> **Transcribed page contents**:
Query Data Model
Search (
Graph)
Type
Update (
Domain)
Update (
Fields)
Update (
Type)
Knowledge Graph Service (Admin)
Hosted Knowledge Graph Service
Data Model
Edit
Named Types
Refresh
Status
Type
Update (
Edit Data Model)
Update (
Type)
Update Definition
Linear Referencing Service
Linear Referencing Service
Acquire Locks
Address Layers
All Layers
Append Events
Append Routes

---

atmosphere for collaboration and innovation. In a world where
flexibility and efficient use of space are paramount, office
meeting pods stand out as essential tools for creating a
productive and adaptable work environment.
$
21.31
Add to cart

> **What is expected**: Repeat, exactly as they stand above, the lines from the line with "Address Layers" to the line with "Append Routes", both lines included.

> **Reply**:
Address Layers
All Layers
Append Events
Append Routes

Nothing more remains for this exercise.